When you reach the line containing "like there is" in the records below, start copying exactly, and stop once you have copied the line containing "eligion end up".

(Page-level text extractions)
▼

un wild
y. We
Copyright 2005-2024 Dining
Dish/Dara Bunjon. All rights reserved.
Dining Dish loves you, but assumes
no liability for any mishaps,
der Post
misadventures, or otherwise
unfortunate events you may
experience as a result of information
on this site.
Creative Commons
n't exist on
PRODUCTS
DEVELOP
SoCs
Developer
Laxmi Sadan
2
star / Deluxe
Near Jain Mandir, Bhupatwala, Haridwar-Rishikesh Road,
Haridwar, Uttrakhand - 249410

▲
▼

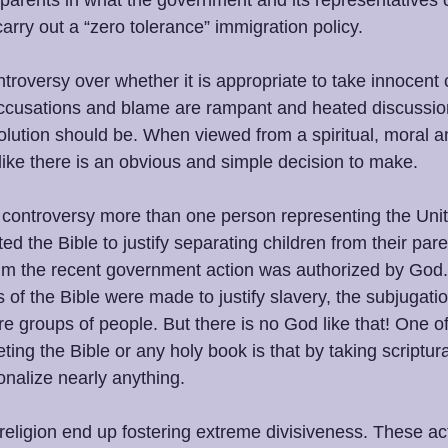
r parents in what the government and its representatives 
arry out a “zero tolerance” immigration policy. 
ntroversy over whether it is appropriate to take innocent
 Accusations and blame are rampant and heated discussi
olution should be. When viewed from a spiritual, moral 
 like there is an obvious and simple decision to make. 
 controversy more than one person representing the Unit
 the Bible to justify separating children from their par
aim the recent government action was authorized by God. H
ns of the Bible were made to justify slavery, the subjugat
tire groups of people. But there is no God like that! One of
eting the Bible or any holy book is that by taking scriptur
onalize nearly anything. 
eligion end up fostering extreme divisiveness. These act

▲

**Reply:**
 like there is an obvious and simple decision to make. 
 controversy more than one person representing the Unit
 the Bible to justify separating children from their par
aim the recent government action was authorized by God. H
ns of the Bible were made to justify slavery, the subjugat
tire groups of people. But there is no God like that! One of
eting the Bible or any holy book is that by taking scriptur
onalize nearly anything. 
eligion end up fostering extreme divisiveness. These act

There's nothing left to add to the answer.